Output every line of the data exactly as it appears.

┄┄┄┄┄┄┄┄┄┄

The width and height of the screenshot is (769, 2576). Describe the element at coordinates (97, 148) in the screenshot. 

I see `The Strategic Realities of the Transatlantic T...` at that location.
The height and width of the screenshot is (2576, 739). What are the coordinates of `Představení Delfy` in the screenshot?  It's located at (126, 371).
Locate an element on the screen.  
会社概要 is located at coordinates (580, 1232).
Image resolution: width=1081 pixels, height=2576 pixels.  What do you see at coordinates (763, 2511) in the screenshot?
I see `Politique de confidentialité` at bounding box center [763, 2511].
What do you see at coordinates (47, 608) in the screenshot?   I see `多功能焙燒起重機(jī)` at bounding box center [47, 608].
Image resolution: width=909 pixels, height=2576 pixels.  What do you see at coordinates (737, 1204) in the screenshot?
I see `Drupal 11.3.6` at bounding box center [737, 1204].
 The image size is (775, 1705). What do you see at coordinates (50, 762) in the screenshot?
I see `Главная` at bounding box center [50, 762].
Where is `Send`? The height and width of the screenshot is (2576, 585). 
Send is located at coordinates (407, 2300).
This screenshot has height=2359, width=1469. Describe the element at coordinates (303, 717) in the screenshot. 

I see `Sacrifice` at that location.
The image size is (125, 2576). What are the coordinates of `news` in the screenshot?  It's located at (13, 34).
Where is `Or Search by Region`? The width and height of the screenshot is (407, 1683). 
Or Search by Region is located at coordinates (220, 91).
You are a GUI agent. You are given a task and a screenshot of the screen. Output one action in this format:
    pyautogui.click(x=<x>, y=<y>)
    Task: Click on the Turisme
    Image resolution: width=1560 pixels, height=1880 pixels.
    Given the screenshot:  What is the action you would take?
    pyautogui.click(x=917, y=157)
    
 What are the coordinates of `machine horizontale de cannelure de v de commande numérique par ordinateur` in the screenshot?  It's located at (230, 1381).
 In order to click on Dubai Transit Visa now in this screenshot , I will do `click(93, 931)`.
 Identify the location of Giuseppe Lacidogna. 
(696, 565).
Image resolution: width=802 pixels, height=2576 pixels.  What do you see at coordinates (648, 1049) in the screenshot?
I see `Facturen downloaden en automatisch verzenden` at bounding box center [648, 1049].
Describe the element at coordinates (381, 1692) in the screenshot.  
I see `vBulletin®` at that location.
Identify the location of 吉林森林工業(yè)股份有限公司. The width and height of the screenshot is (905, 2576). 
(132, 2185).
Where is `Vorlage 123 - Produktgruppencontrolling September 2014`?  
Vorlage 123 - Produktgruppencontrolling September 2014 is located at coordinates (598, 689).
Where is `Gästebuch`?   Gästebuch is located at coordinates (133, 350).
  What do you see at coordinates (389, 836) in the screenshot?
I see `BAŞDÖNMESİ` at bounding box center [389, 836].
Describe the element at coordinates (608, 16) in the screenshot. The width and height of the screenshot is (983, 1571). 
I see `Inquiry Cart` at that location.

┄┄┄┄┄┄┄┄┄┄

Result for this exercise →
The width and height of the screenshot is (769, 2576). Describe the element at coordinates (97, 148) in the screenshot. 

I see `The Strategic Realities of the Transatlantic T...` at that location.
The height and width of the screenshot is (2576, 739). What are the coordinates of `Představení Delfy` in the screenshot?  It's located at (126, 371).
Locate an element on the screen.  
会社概要 is located at coordinates (580, 1232).
Image resolution: width=1081 pixels, height=2576 pixels.  What do you see at coordinates (763, 2511) in the screenshot?
I see `Politique de confidentialité` at bounding box center [763, 2511].
What do you see at coordinates (47, 608) in the screenshot?   I see `多功能焙燒起重機(jī)` at bounding box center [47, 608].
Image resolution: width=909 pixels, height=2576 pixels.  What do you see at coordinates (737, 1204) in the screenshot?
I see `Drupal 11.3.6` at bounding box center [737, 1204].
 The image size is (775, 1705). What do you see at coordinates (50, 762) in the screenshot?
I see `Главная` at bounding box center [50, 762].
Where is `Send`? The height and width of the screenshot is (2576, 585). 
Send is located at coordinates (407, 2300).
This screenshot has height=2359, width=1469. Describe the element at coordinates (303, 717) in the screenshot. 

I see `Sacrifice` at that location.
The image size is (125, 2576). What are the coordinates of `news` in the screenshot?  It's located at (13, 34).
Where is `Or Search by Region`? The width and height of the screenshot is (407, 1683). 
Or Search by Region is located at coordinates (220, 91).
You are a GUI agent. You are given a task and a screenshot of the screen. Output one action in this format:
    pyautogui.click(x=<x>, y=<y>)
    Task: Click on the Turisme
    Image resolution: width=1560 pixels, height=1880 pixels.
    Given the screenshot:  What is the action you would take?
    pyautogui.click(x=917, y=157)
    
 What are the coordinates of `machine horizontale de cannelure de v de commande numérique par ordinateur` in the screenshot?  It's located at (230, 1381).
 In order to click on Dubai Transit Visa now in this screenshot , I will do `click(93, 931)`.
 Identify the location of Giuseppe Lacidogna. 
(696, 565).
Image resolution: width=802 pixels, height=2576 pixels.  What do you see at coordinates (648, 1049) in the screenshot?
I see `Facturen downloaden en automatisch verzenden` at bounding box center [648, 1049].
Describe the element at coordinates (381, 1692) in the screenshot.  
I see `vBulletin®` at that location.
Identify the location of 吉林森林工業(yè)股份有限公司. The width and height of the screenshot is (905, 2576). 
(132, 2185).
Where is `Vorlage 123 - Produktgruppencontrolling September 2014`?  
Vorlage 123 - Produktgruppencontrolling September 2014 is located at coordinates (598, 689).
Where is `Gästebuch`?   Gästebuch is located at coordinates (133, 350).
  What do you see at coordinates (389, 836) in the screenshot?
I see `BAŞDÖNMESİ` at bounding box center [389, 836].
Describe the element at coordinates (608, 16) in the screenshot. The width and height of the screenshot is (983, 1571). 
I see `Inquiry Cart` at that location.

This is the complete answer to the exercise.